… but, I think the Whitworth thread form was widely adopted because engineers recognised:
- its technical merits
- its geometric elegance, and
- all the effort that went into producing and standardising it
It was, and remains, a fundamentally good design … and Sir Joseph Whitworth was widely respected.
Bottom line … If you wanted a good form for screw-thread; why choose any other ?
It was [as intended] definitive.
MichaelG.
Not how I read the history. Whitworth came up with something far cleverer than a mere thread – standardisation. Given a decent thread, and clear instructions on how to make it, most firms preferred to standardise, not least because they could sack everyone making proprietary threads and buy in cheap mass produced nuts and bolts. Also made sales easier, because customers dislike being forced to buy proprietary spare parts.
Whitworth form was excellent in it’s day, but two faults gradually emerged:
- Coarse threads are suitable for soft-materials, great when Victorian engineering majored in cast-iron, but not good for steel, or the small diameter nuts and bolts needed for instrument or electrical work. As these industries developed, it became necessary to think again.
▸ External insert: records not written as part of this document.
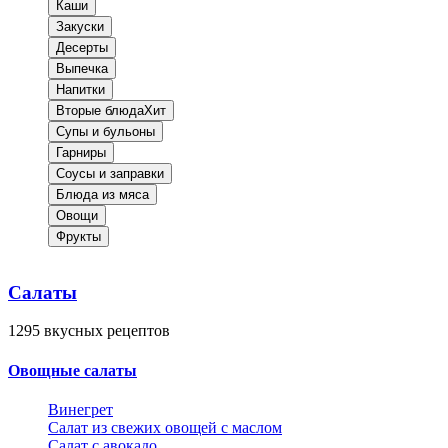
Каши
Закуски
Десерты
Выпечка
Напитки
Вторые блюда
Хит
Супы и бульоны
Гарниры
Соусы и заправки
Блюда из мяса
Овощи
Фрукты
Салаты
1295
вкусных рецептов
Овощные салаты
Винегрет
Салат из свежих овощей с маслом
Салат с авокадо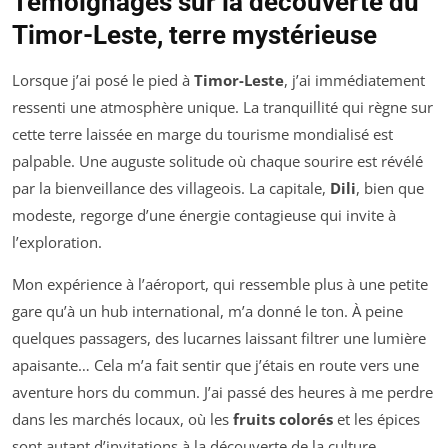
Témoignages sur la découverte du
Timor-Leste, terre mystérieuse
Lorsque j’ai posé le pied à
Timor-Leste
, j’ai immédiatement
ressenti une atmosphère unique. La tranquillité qui règne sur
cette terre laissée en marge du tourisme mondialisé est
palpable. Une auguste solitude où chaque sourire est révélé
par la bienveillance des villageois. La capitale,
Dili
, bien que
modeste, regorge d’une énergie contagieuse qui invite à
l’exploration.
Mon expérience à l’aéroport, qui ressemble plus à une petite
gare qu’à un hub international, m’a donné le ton. À peine
quelques passagers, des lucarnes laissant filtrer une lumière
apaisante… Cela m’a fait sentir que j’étais en route vers une
aventure hors du commun. J’ai passé des heures à me perdre
dans les marchés locaux, où les
fruits colorés
et les épices
sont autant d’invitations à la découverte de la culture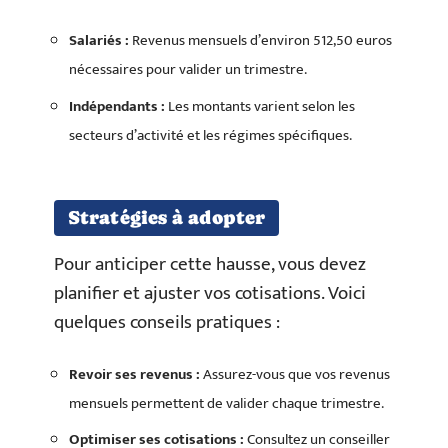
Salariés :
Revenus mensuels d’environ 512,50 euros
nécessaires pour valider un trimestre.
Indépendants :
Les montants varient selon les
secteurs d’activité et les régimes spécifiques.
Stratégies à adopter
Pour anticiper cette hausse, vous devez
planifier et ajuster vos cotisations. Voici
quelques conseils pratiques :
Revoir ses revenus :
Assurez-vous que vos revenus
mensuels permettent de valider chaque trimestre.
Optimiser ses cotisations :
Consultez un conseiller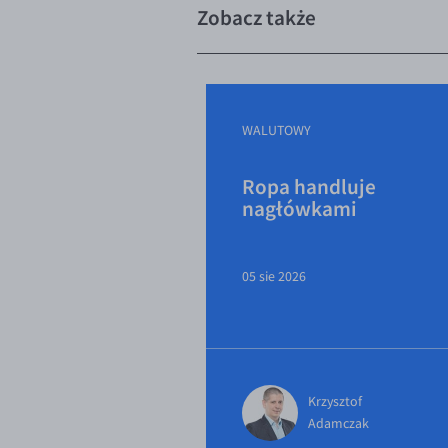
Zobacz także
WALUTOWY
Ropa handluje
nagłówkami
05 sie 2026
Krzysztof
Adamczak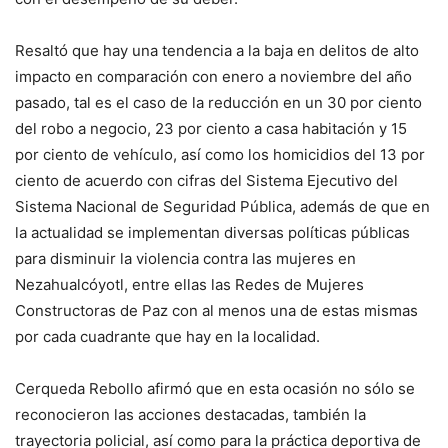
Resaltó que hay una tendencia a la baja en delitos de alto
impacto en comparación con enero a noviembre del año
pasado, tal es el caso de la reducción en un 30 por ciento
del robo a negocio, 23 por ciento a casa habitación y 15
por ciento de vehículo, así como los homicidios del 13 por
ciento de acuerdo con cifras del Sistema Ejecutivo del
Sistema Nacional de Seguridad Pública, además de que en
la actualidad se implementan diversas políticas públicas
para disminuir la violencia contra las mujeres en
Nezahualcóyotl, entre ellas las Redes de Mujeres
Constructoras de Paz con al menos una de estas mismas
por cada cuadrante que hay en la localidad.
Cerqueda Rebollo afirmó que en esta ocasión no sólo se
reconocieron las acciones destacadas, también la
trayectoria policial, así como para la práctica deportiva de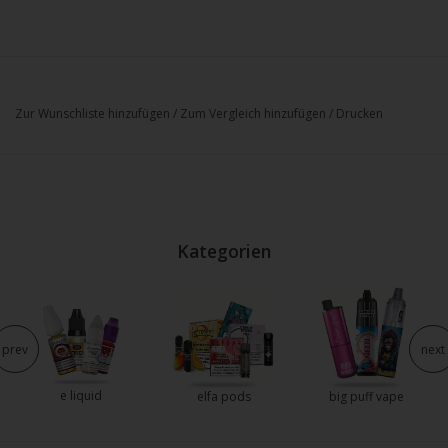
Zur Wunschliste hinzufügen
/
Zum Vergleich hinzufügen
/
Drucken
Kategorien
prev
next
e liquid
elfa pods
big puff vape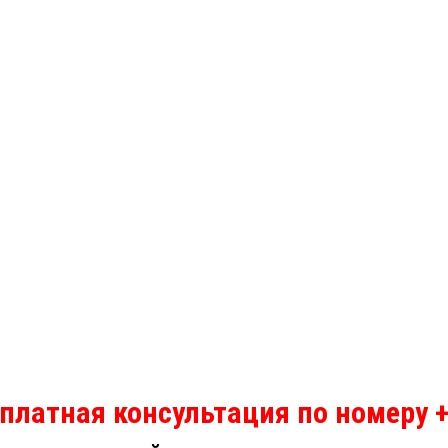
платная консультация по номеру +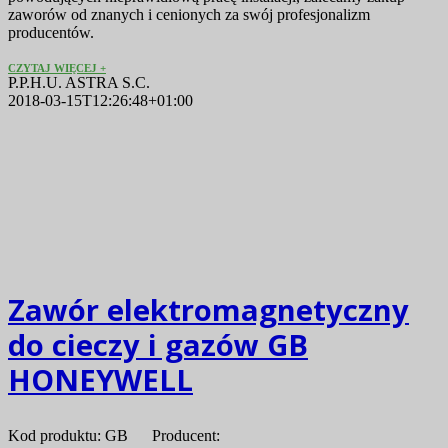
zaworów od znanych i cenionych za swój profesjonalizm
producentów.
CZYTAJ WIĘCEJ
P.P.H.U. ASTRA S.C.
2018-03-15T12:26:48+01:00
Zawór elektromagnetyczny
do cieczy i gazów GB
HONEYWELL
Kod produktu: GB Producent: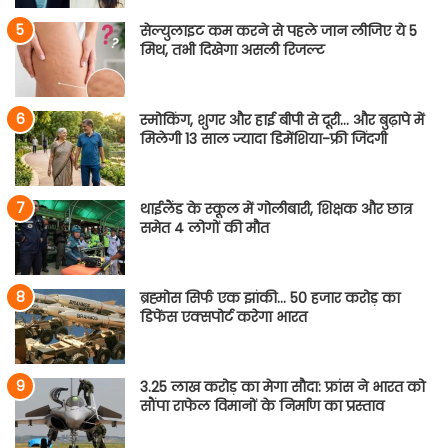
सेल्युलाइट कम करने से पहले जान लीजिए ये 5
मिथ, तभी दिखेगा असली रिजल्ट
स्मोकिंग, शुगर और हाई बीपी से दूरी… और बुढ़ापे में
मिलेगी 13 साल ज्यादा डिमेंशिया-फ्री जिंदगी
थाईलैंड के स्कूल में गोलीबारी, शिक्षक और छात्र
समेत 4 लोगों की मौत
ब्रह्मोस सिर्फ एक झांकी… 50 हजार करोड़ का
डिफेंस एक्सपोर्ट करेगा भारत
3.25 लाख करोड़ का मेगा सौदा: फ्रांस ने भारत को
सौंपा राफेल विमानों के निर्माण का प्रस्ताव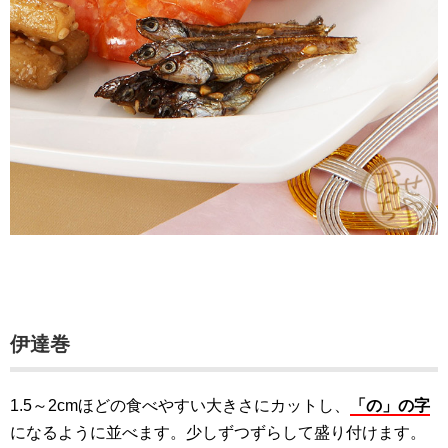
伊達巻
1.5～2cmほどの食べやすい大きさにカットし、
「の」の字
になるように並べます。少しずつずらして盛り付けます。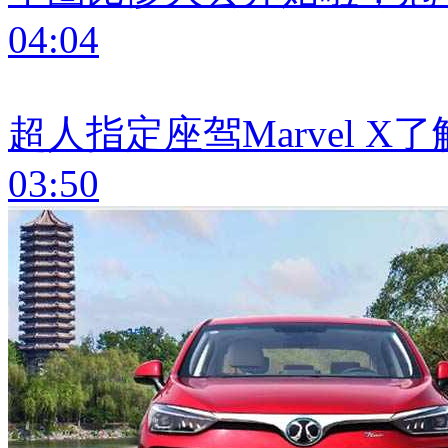
04:04
超人指定座驾Marvel X
03:50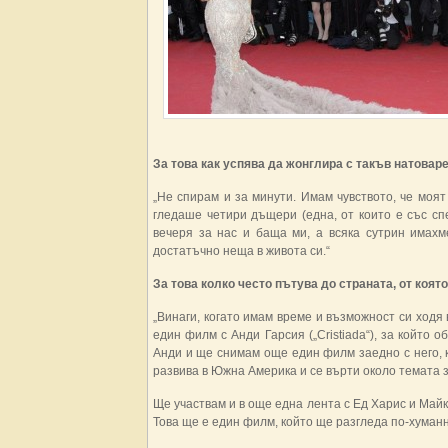
За това как успява да жонглира с такъв натовар
„Не спирам и за минути. Имам чувството, че моят
гледаше четири дъщери (една, от които е със сп
вечеря за нас и баща ми, а всяка сутрин имахме
достатъчно неща в живота си.“
За това колко често пътува до страната, от коят
„Винаги, когато имам време и възможност си ходя
един филм с Анди Гарсия („Cristiada“), за който
Анди и ще снимам още един филм заедно с него, ко
развива в Южна Америка и се върти около темата з
Ще участвам и в още една лента с Ед Харис и Май
Това ще е един филм, който ще разгледа по-хуманн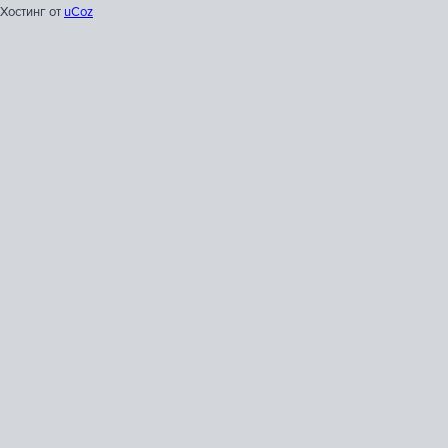
Хостинг от
uCoz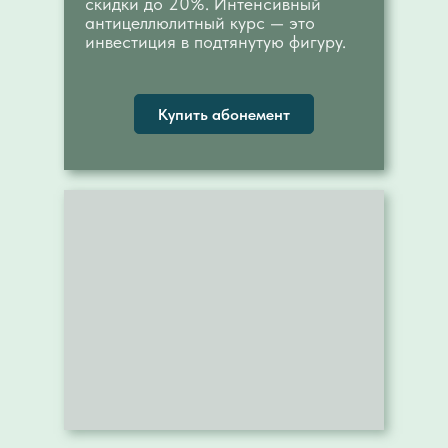
скидки до 20%. Интенсивный
антицеллюлитный курс — это
инвестиция в подтянутую фигуру.
Купить абонемент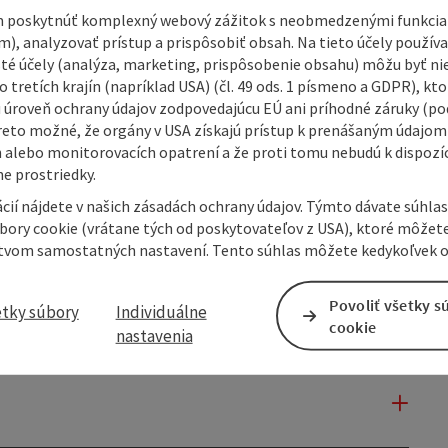
 poskytnúť komplexný webový zážitok s neobmedzenými funkciam
m), analyzovať prístup a prispôsobiť obsah. Na tieto účely použí
isté účely (analýza, marketing, prispôsobenie obsahu) môžu byť ni
 tretích krajín (napríklad USA) (čl. 49 ods. 1 písmeno a GDPR), kto
 úroveň ochrany údajov zodpovedajúcu EÚ ani príhodné záruky (podľ
reto možné, že orgány v USA získajú prístup k prenášaným údajom
 alebo monitorovacích opatrení a že proti tomu nebudú k dispozíc
e prostriedky.
cií nájdete v našich zásadách ochrany údajov. Týmto dávate súhlas
úbory cookie (vrátane tých od poskytovateľov z USA), ktoré môžet
tvom samostatných nastavení. Tento súhlas môžete kedykoľvek o
Povoliť všetky s
etky súbory
Individuálne
cookie
nastavenia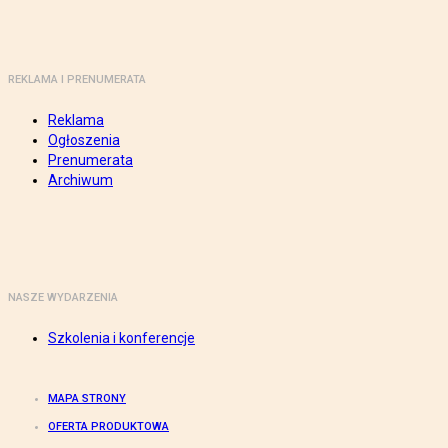
REKLAMA I PRENUMERATA
Reklama
Ogłoszenia
Prenumerata
Archiwum
NASZE WYDARZENIA
Szkolenia i konferencje
MAPA STRONY
OFERTA PRODUKTOWA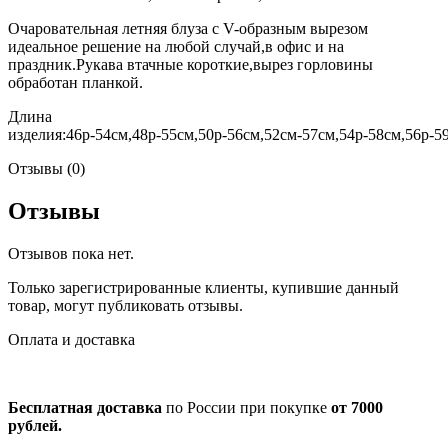
Очаровательная летняя блуза с V-образным вырезом
идеальное решение на любой случай,в офис и на
праздник.Рукава втачные короткие,вырез горловины
обработан планкой.
Длина
изделия:46р-54см,48р-55см,50р-56см,52см-57см,54р-58см,56р-5
Отзывы (0)
Отзывы
Отзывов пока нет.
Только зарегистрированные клиенты, купившие данный
товар, могут публиковать отзывы.
Оплата и доставка
Бесплатная доставка
по России при покупке
от 7000
рублей.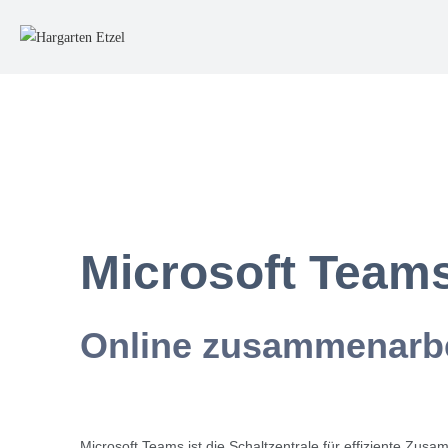
Microsoft Team
Online zusammenarb
Microsoft Teams ist die Schaltzentrale für effiziente Zus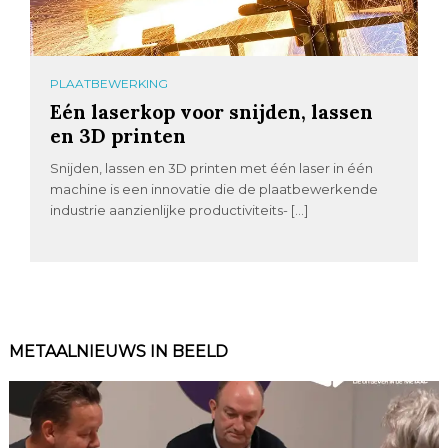
PLAATBEWERKING
Eén laserkop voor snijden, lassen
en 3D printen
Snijden, lassen en 3D printen met één laser in één
machine is een innovatie die de plaatbewerkende
industrie aanzienlijke productiviteits- […]
METAALNIEUWS IN BEELD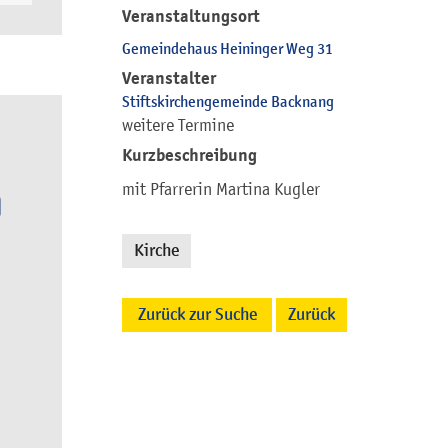
Veranstaltungsort
Gemeindehaus Heininger Weg 31
Veranstalter
Stiftskirchengemeinde Backnang
weitere Termine
Kurzbeschreibung
mit Pfarrerin Martina Kugler
Kirche
Zurück zur Suche
Zurück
- The rounded form is expensive and fiddly to make, and the extra strength rarely needed. Rounding made good sense when Wrought-Iron bolts went into cast-iron bodies, but unnecessary as materials changed, and for most ordinary purposes.
Rather later in the US, Sellers looked at Whitworth and liked the idea but not the detail. He decided to simplify, making US industry more productive and cheaper than British industry. Sellers removed the rounded top and switched from 55° to 60° and this became the US National thread. Main advantage was standardisation, not geometric elegance!
In the same time-frame, the Europeans standardised on Metric measurement. In Europe, metric was very much welcomed because it replaced a gazillion local measurements that caused endless trouble with trade. Europe and the rest of the world also went for 60°. Metric and US thread forms are very similar, apart from metric being defined in terms of metric pitch, and US being defined in Threads per Inch.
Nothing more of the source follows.